While I have no statistical data to back this, anecdotal evidence tells me that the recession has many young workers moving back in with parents. Many students recently graduated college with the promise of a hot job market, only to find things frigid in employment land.
Others may be freshly laid off and in need of a place to land until they get back on their feet. Either way, it can be a tough time for both parents and their grown kids. Here are a few ideas for smoothing the transition.
Have an end game in mind. When kids move back home with parents it is a good idea to establish a time line up front – if not for moving out, at least a time to reevaluate things. This way parents do not get the idea this is a permanent arrangement, and kids are not worried about getting kicked out next week.

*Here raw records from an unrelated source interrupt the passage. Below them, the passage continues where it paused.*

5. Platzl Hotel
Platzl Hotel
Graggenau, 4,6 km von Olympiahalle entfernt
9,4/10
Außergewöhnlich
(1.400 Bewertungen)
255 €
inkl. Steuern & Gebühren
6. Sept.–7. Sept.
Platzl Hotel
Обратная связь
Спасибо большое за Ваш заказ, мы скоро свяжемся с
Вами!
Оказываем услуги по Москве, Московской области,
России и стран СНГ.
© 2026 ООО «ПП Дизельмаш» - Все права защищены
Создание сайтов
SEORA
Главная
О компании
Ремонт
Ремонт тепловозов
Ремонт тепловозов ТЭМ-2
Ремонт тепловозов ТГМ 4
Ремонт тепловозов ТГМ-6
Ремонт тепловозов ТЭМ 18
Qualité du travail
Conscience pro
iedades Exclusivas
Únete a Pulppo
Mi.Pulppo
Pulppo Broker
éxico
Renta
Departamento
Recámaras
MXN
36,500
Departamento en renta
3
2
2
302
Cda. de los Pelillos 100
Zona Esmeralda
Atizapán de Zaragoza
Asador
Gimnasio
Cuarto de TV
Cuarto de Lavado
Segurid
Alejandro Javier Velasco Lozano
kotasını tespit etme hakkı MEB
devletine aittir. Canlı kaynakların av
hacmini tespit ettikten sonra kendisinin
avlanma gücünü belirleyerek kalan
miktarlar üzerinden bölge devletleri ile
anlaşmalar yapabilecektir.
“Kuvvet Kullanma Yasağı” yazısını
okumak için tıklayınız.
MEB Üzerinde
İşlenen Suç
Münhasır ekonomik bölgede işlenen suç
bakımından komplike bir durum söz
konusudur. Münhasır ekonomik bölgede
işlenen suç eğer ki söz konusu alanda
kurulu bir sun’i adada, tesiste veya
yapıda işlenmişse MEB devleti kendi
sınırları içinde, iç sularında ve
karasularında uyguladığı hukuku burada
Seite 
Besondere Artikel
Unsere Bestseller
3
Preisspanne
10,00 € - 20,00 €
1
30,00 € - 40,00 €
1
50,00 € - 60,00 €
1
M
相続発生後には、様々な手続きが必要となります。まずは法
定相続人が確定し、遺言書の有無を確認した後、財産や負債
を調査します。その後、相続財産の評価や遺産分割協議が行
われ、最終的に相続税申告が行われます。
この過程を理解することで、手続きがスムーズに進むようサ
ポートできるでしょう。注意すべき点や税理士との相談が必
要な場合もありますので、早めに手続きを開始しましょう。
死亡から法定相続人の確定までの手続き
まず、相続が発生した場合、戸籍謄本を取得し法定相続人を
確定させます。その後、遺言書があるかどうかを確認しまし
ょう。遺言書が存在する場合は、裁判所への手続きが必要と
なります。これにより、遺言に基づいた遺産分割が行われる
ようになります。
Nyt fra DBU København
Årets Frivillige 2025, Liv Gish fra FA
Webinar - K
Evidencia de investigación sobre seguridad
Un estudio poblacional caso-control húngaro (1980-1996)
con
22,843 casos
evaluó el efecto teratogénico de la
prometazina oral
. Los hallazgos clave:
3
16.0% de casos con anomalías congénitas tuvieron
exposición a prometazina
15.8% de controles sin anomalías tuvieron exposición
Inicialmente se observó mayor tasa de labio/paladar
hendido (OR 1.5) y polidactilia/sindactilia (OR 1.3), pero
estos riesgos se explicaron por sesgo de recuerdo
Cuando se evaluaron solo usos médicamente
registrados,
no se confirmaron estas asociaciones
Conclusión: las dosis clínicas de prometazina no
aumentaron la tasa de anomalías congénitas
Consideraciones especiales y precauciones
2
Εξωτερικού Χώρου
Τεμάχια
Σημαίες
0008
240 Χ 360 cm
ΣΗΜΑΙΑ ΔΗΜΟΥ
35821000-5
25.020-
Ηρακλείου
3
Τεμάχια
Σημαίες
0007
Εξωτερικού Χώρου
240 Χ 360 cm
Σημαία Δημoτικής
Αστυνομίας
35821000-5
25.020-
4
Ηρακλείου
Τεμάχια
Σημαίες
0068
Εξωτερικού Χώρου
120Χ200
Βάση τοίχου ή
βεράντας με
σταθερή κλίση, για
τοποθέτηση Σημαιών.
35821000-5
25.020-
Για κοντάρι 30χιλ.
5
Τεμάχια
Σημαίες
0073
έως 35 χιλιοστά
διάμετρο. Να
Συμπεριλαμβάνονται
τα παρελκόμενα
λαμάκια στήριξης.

Sit down with her and help develop a budget. Make room in the budget for saving money towards a down payment for another home, or the first month’s rent for an apartment. Unless kids have absolutely zero income, let them participate in at least some of the household expenses. Ask them to pick up groceries a couple times a month, or pay the telephone bill, etc. This will actually help them budget their earnings by reminding them that these are expenses they will again encounter when living on their own. Simply blowing entire paychecks is not an option.
If their budget has room, charge rent. Charging rent to adult children is a controversial topic. There is no right or wrong answer here, and much of it is situational. If my kids wanted to return home just to save money, I would probably ask for some help with the mortgage. If they just went through a divorce, or were let go from a job, or some similar financially devastating experience, I would probably allow more time to get established before asking for rent money.

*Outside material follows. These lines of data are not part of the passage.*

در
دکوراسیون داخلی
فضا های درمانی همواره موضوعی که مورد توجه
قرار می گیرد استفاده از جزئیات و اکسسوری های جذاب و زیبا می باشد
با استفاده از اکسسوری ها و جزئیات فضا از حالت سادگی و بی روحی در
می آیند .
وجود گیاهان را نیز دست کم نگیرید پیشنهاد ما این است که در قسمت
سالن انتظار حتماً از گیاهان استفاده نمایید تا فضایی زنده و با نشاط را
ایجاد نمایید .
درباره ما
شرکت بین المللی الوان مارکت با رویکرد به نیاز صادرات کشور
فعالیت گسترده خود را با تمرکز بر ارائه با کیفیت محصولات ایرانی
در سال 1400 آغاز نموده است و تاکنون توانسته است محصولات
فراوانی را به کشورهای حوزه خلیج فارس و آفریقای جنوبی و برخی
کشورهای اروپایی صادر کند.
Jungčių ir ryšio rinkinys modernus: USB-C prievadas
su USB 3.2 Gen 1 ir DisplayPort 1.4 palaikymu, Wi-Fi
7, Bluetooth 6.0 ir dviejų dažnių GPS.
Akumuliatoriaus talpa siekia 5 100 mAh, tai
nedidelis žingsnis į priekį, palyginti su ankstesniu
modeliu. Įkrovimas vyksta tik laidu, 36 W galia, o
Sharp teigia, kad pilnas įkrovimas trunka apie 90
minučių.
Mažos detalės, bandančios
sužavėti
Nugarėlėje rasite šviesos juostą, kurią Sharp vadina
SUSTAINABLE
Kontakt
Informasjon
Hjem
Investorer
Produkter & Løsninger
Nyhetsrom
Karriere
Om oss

Some people will argue now is the time for tough love. They will advise against taking kids back in, and forcing them to fend for themselves. I guess something could be said for that, but I am a big softy. If my kids came to me with a big financial mess, and needed a place to temporarily land while they straightened things out, there is no way I could refuse. Of course, my feeling are somewhat contingent upon their work effort. If I know they are busting their butt to make things right I could support them fully. If they wanted to lay around in their room and play Xbox 360, well, that would be a different story!

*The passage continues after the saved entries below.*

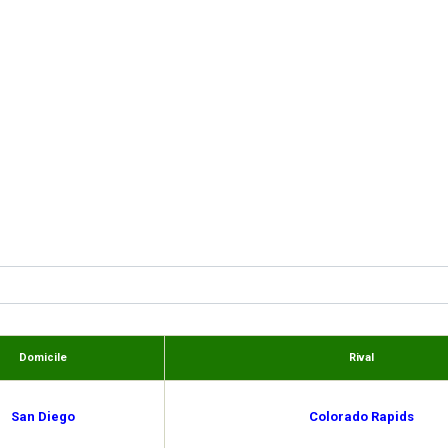
Domicile
Rival
San Diego
Colorado Rapids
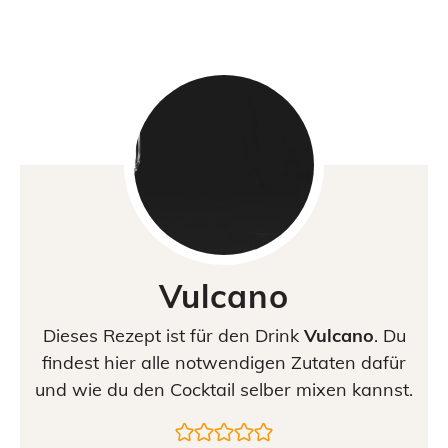
Vulcano
Dieses Rezept ist für den Drink
Vulcano
. Du
findest hier alle notwendigen Zutaten dafür
und wie du den Cocktail selber mixen kannst.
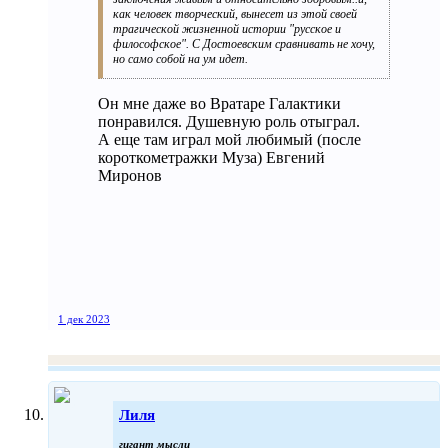
как человек творческий, вынесет из этой своей
трагической жизненной истории "русское и
философское". С Достоевским сравнивать не хочу,
но само собой на ум идет.
Он мне даже во Вратаре Галактики
понравился. Душевную роль отыграл.
А еще там играл мой любимый (после
короткометражки Муза) Евгений
Миронов
1 дек 2023
Лиля
гигант мысли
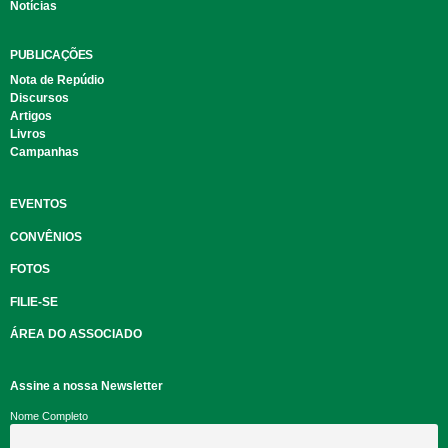
Notícias
PUBLICAÇÕES
Nota de Repúdio
Discursos
Artigos
Livros
Campanhas
EVENTOS
CONVÊNIOS
FOTOS
FILIE-SE
ÁREA DO ASSOCIADO
Assine a nossa Newsletter
Nome Completo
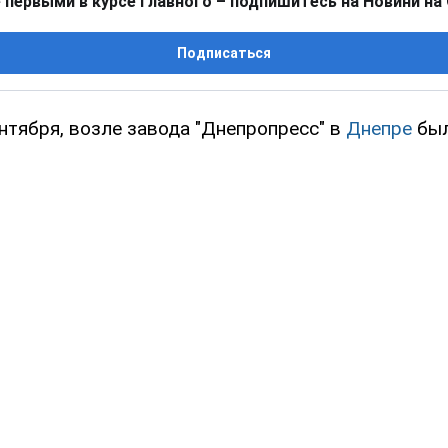
 первыми в курсе главного – подпишитесь на Новини на
Подписаться
ентября, возле завода "Днепропресс" в
Днепре
был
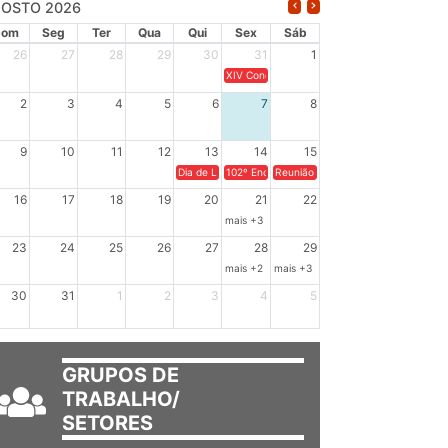
OSTO 2026
Dom
Seg
Ter
Qua
Qui
Sex
Sáb
26
27
28
29
30
31
1
XIV Congresso Brasileiro de Pesquisadores(a
2
3
4
5
6
7
8
9
10
11
12
13
14
15
Dia de Luta em Defesa de Cuba e da Soberania dos Po
102º Encontro da Regional Leste, “Em terra e
Reunião GTPE.
16
17
18
19
20
21
22
mais +3
23
24
25
26
27
28
29
mais +2
mais +3
30
31
1
2
3
4
5
GRUPOS DE
TRABALHO/
SETORES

When and if I did start collecting the rent money, and if I could afford it, I would put the money, or a portion of the money, in a separate account. I would then return the rent money collected to my child in the form of down payment assistance, or towards a furniture fund when they were ready to move out again.
Agree to a transition period. It might be difficult to jump from mom and dad’s house back into the real world without some assistance, at least initially. If you offer financial assistance to get kids back out of the house, again it is a good idea to have an end game in mind. Let them know up front that you can help them the first three months they are in their apartment, but at the end of that time they need to be earning enough to support themselves. After all, you have your own retirement to save for, and can only help for so long.